Meland Budwick, P.A. | January 29, 2016

Michael Budwick and Barry Mukamal and Solomon B. Genet

Michael Budwick, of Meland Budwick, P.A.,
Barry Mukamal, trustee, with Kapila & Company,
and Solomon B. Genet, with Meland Budwick, P.A.

Miami attorneys from Meland Budwick, P.A. helped craft a more than $160 million liquidation plan to repay victims of one of the largest Ponzi schemes in history.

Michael Budwick, Sol Genet and Peter Russin represent the trustee for two South Florida-based hedge funds that were major lenders to Petters Co. Inc., whose owner Tom Petters diverted the funds as part of a $3.65 billion fraud.

Palm Beach Finance Partners LP and Palm Beach Finance II LP suffered about $651 million in cash basis losses, the second-largest amount a lender lost in the scheme, according to a disclosure statement filed with the Jan. 15 bankruptcy liquidation plan in Minnesota. The funds lent about $8.6 billion and were paid about $8 billion.

The two hedge funds filed for Chapter 11 bankruptcy protection in the Southern District of Florida in 2009 after Petters’ fraud was uncovered. Kapila Mukamal consultant Barry Mukamal in Miami was designated as trustee.

The proposed liquidation plan will substantively consolidate several debtors so they can pay victims from a single asset pool to avoid the risks and costs of further litigation while providing “fair, equitable and reasonable treatment to all creditors,” according to the disclosure statement.

The debtors have $161.5 million in cash from avoidance actions and asset sales, including about $133 million in the Petters Group Worldwide estate and $26,000 in the Petters Co.
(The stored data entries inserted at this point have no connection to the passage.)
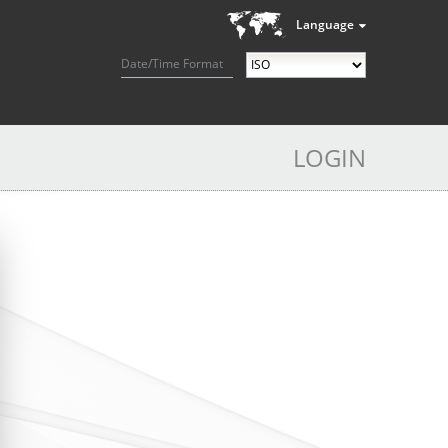
Language
Date/Time Format
LOGIN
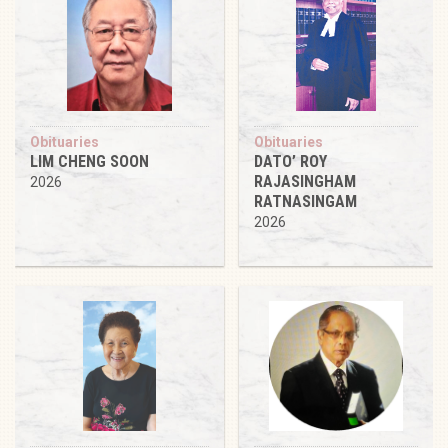
Obituaries
Obituaries
LIM CHENG SOON
DATO’ ROY
RAJASINGHAM
2026
RATNASINGAM
2026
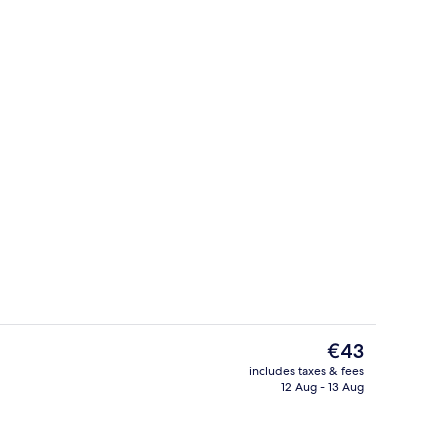
ounds
Superior Double Room, Ensuite | Priva
The
€43
current
includes taxes & fees
price
12 Aug - 13 Aug
us
Superior Double Room, Ensuite
is
€43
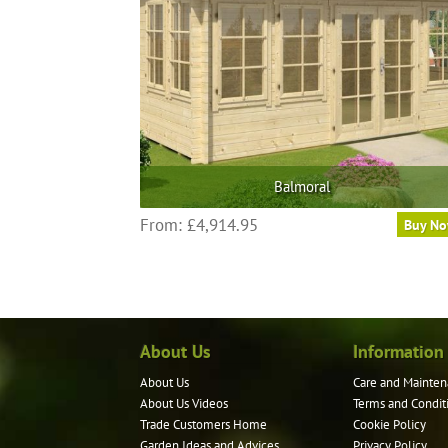
Balmoral
From:
£
4,914.95
Buy N
About Us
Information
About Us
Care and Mainten
About Us Videos
Terms and Condit
Trade Customers Home
Cookie Policy
Garden Ideas and Advices
Privacy Policy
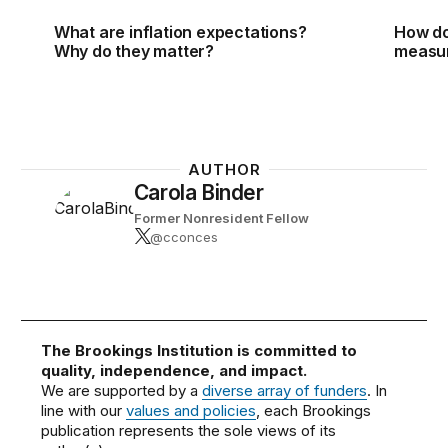
What are inflation expectations?
How do
Why do they matter?
measur
AUTHOR
Carola Binder
Former Nonresident Fellow
@cconces
The Brookings Institution is committed to
quality, independence, and impact.
We are supported by a
diverse array of funders
. In
line with our
values and policies
, each Brookings
publication represents the sole views of its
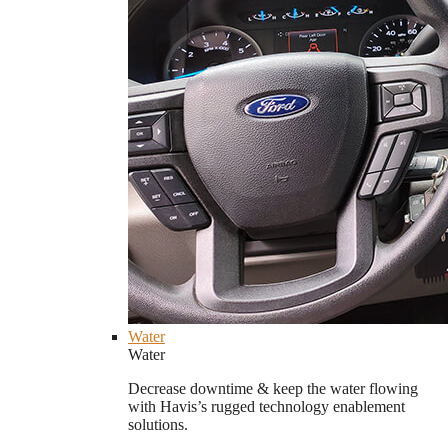
Water
Water
Decrease downtime & keep the water flowing
with Havis’s rugged technology enablement
solutions.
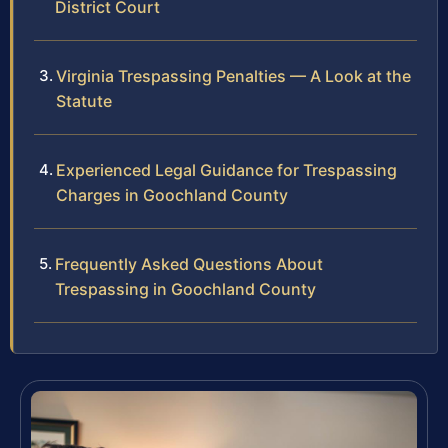
District Court
Virginia Trespassing Penalties — A Look at the
Statute
Experienced Legal Guidance for Trespassing
Charges in Goochland County
Frequently Asked Questions About
Trespassing in Goochland County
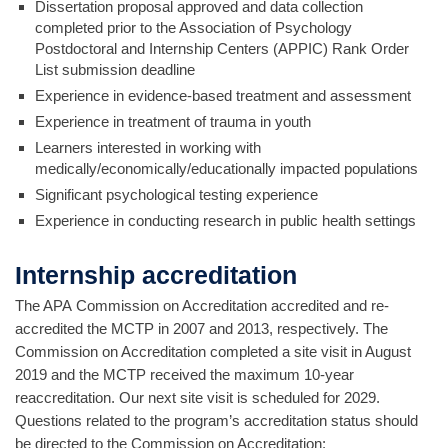
Dissertation proposal approved and data collection
completed prior to the Association of Psychology
Postdoctoral and Internship Centers (APPIC) Rank Order
List submission deadline
Experience in evidence-based treatment and assessment
Experience in treatment of trauma in youth
Learners interested in working with
medically/economically/educationally impacted populations
Significant psychological testing experience
Experience in conducting research in public health settings
Internship accreditation
The APA Commission on Accreditation accredited and re-
accredited the MCTP in 2007 and 2013, respectively. The
Commission on Accreditation completed a site visit in August
2019 and the MCTP received the maximum 10-year
reaccreditation. Our next site visit is scheduled for 2029.
Questions related to the program’s accreditation status should
be directed to the Commission on Accreditation:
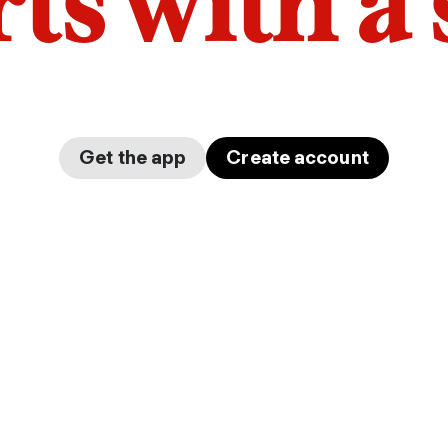
arts with a
Get the app
Create account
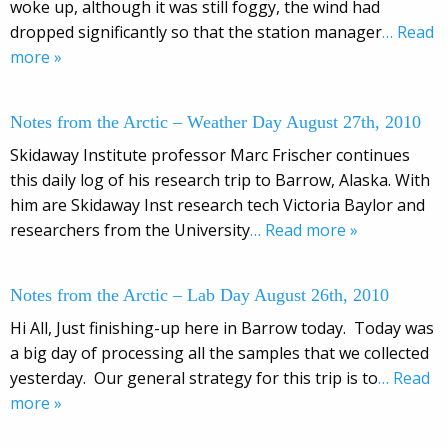
woke up, although it was still foggy, the wind had
dropped significantly so that the station manager
… Read
more »
Notes from the Arctic – Weather Day August 27th, 2010
Skidaway Institute professor Marc Frischer continues
this daily log of his research trip to Barrow, Alaska. With
him are Skidaway Inst research tech Victoria Baylor and
researchers from the University
… Read more »
Notes from the Arctic – Lab Day August 26th, 2010
Hi All, Just finishing-up here in Barrow today. Today was
a big day of processing all the samples that we collected
yesterday. Our general strategy for this trip is to
… Read
more »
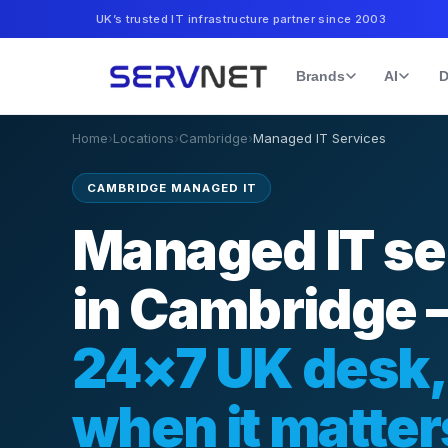
UK’s trusted IT infrastructure partner since 2003
Brands
AI
D
Home
›
Locations
›
Cambridge
›
Managed IT Services
CAMBRIDGE MANAGED IT
Managed IT se
in Cambridge
24×7 UK desk,
when it matter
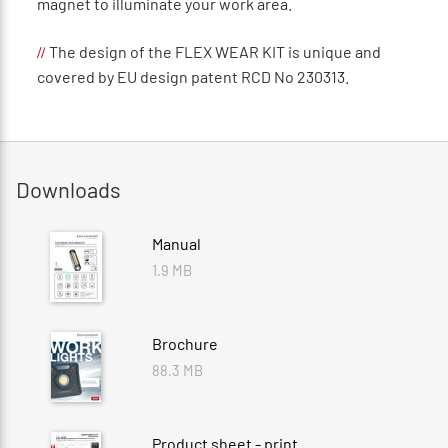
magnet to illuminate your work area.
The design of the FLEX WEAR KIT is unique and
//
covered by EU design patent RCD No 230313.
Downloads
Manual
1.9 MB
Brochure
88.3 MB
Product sheet - print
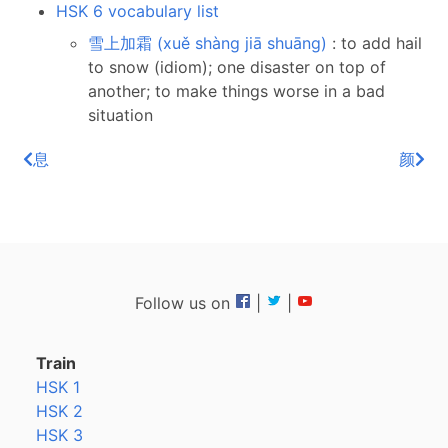
HSK 6 vocabulary list
雪上加霜 (xuě shàng jiā shuāng)
: to add hail
to snow (idiom); one disaster on top of
another; to make things worse in a bad
situation
息
颜
Follow us on
|
|
Train
HSK 1
HSK 2
HSK 3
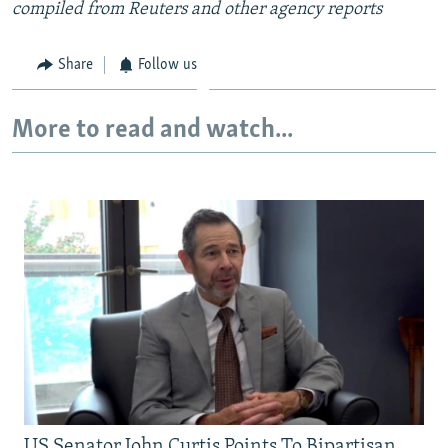
compiled from Reuters and other agency reports
Share
Follow us
More to read and watch...
US Senator John Curtis Points To Bipartisan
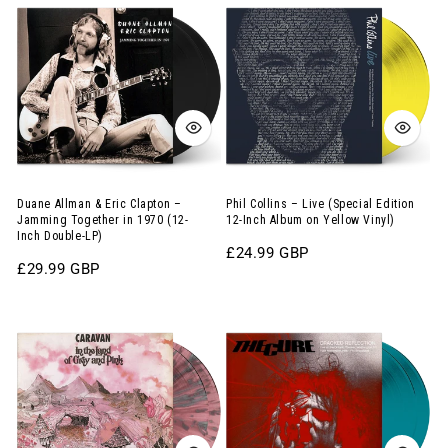
Allman
Collins
&
–
Eric
Live
Clapton
(Special
–
Edition
Jamming
12-
Together
Inch
in
Album
Duane Allman & Eric Clapton –
Phil Collins – Live (Special Edition
Jamming Together in 1970 (12-
12-Inch Album on Yellow Vinyl)
1970
on
Inch Double-LP)
Regular
£24.99 GBP
(12-
Yellow
Regular
£29.99 GBP
price
Inch
Vinyl)
price
Double-
Caravan
The
LP)
–
Cure
In
–
the
Cracked
Land
Reflection:
of
Live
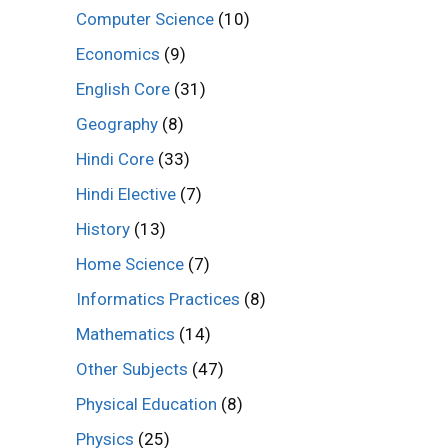
Computer Science
(10)
Economics
(9)
English Core
(31)
Geography
(8)
Hindi Core
(33)
Hindi Elective
(7)
History
(13)
Home Science
(7)
Informatics Practices
(8)
Mathematics
(14)
Other Subjects
(47)
Physical Education
(8)
Physics
(25)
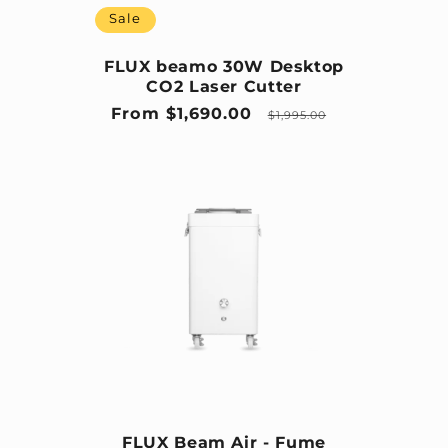
Sale
FLUX beamo 30W Desktop
CO2 Laser Cutter
Sale price
Regular price
From $1,690.00
$1,995.00
FLUX Beam Air - Fume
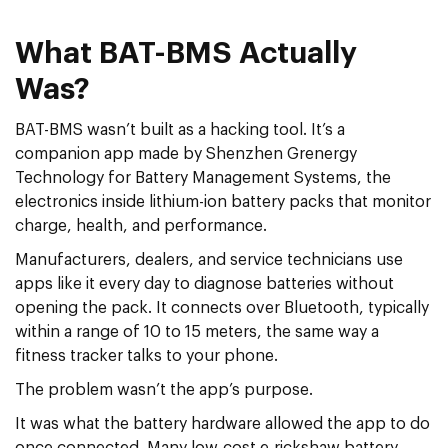
What BAT-BMS Actually
Was?
BAT-BMS wasn’t built as a hacking tool. It’s a
companion app made by Shenzhen Grenergy
Technology for Battery Management Systems, the
electronics inside lithium-ion battery packs that monitor
charge, health, and performance.
Manufacturers, dealers, and service technicians use
apps like it every day to diagnose batteries without
opening the pack. It connects over Bluetooth, typically
within a range of 10 to 15 meters, the same way a
fitness tracker talks to your phone.
The problem wasn’t the app’s purpose.
It was what the battery hardware allowed the app to do
once connected. Many low-cost e-rickshaw battery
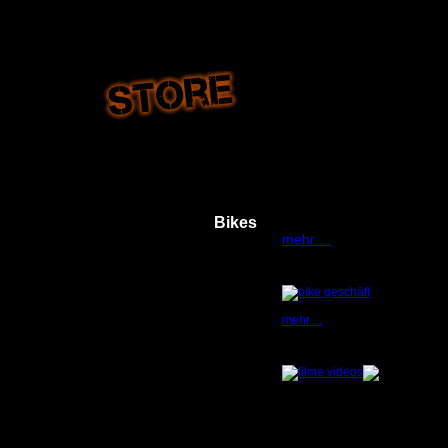
Bikes
...White flame bike - see g
mehr ...
mehr ...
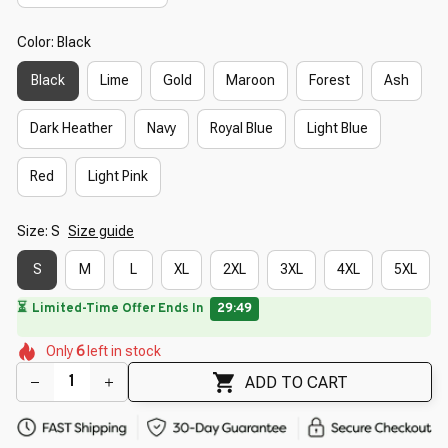
Color: Black
Black
Lime
Gold
Maroon
Forest
Ash
Dark Heather
Navy
Royal Blue
Light Blue
Red
Light Pink
Size: S
Size guide
S
M
L
XL
2XL
3XL
4XL
5XL
🔥
UP TO 90% OFF SITEWIDE
— Prices as Marked
🌸
🌷
🌸
🌺
🌺
🌼
Only
6
left in stock
🌺
🌼
ADD TO CART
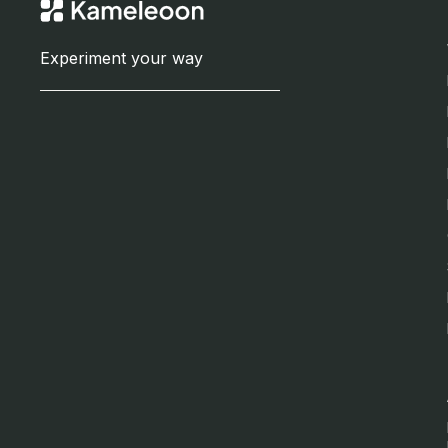
Experiment your way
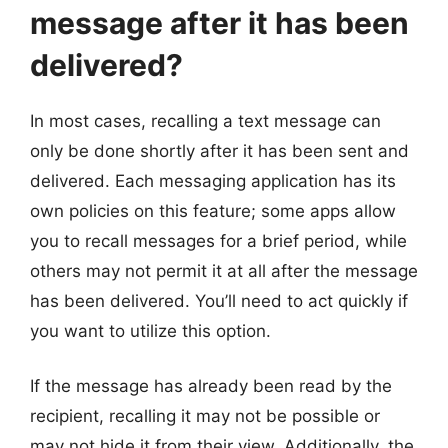
message after it has been
delivered?
In most cases, recalling a text message can
only be done shortly after it has been sent and
delivered. Each messaging application has its
own policies on this feature; some apps allow
you to recall messages for a brief period, while
others may not permit it at all after the message
has been delivered. You’ll need to act quickly if
you want to utilize this option.
If the message has already been read by the
recipient, recalling it may not be possible or
may not hide it from their view. Additionally, the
Inc. estate. The debtors are still pursuing legal claims that are likely to increase the pool, the statement said.

“The Chapter 11 liquidating plan proposed by Barry Mukamal along with the other major creditors in the PCI bankruptcy, as well as the PCI Chapter 11 trustee, is a watershed event in the Petters bankruptcy case,” Budwick said in an email. “The parties met in mediation in early September and then continued to hammer out a consensual plan which will pave the way for a substantial recovery for the victims of the Petters Ponzi scheme, the third-largest fraud in United States history.”

Mukamal is now pursuing a conspiracy claim bankruptcy court against GE Capital Corp. “for its joinder and complicity in this massive fraud,” Budwick said. That case is before U.S. Bankruptcy Judge Paul Hyman in West Palm Beach.

Petters is serving a 50-year sentence at federal prison in Leavenworth, Kansas, for orchestrating the scheme. He was found guilty in 2009 of wire fraud, mail fraud, conspiracy to commit mail and wire fraud, conspiracy to commit money laundering and money laundering, according to the Justice Department.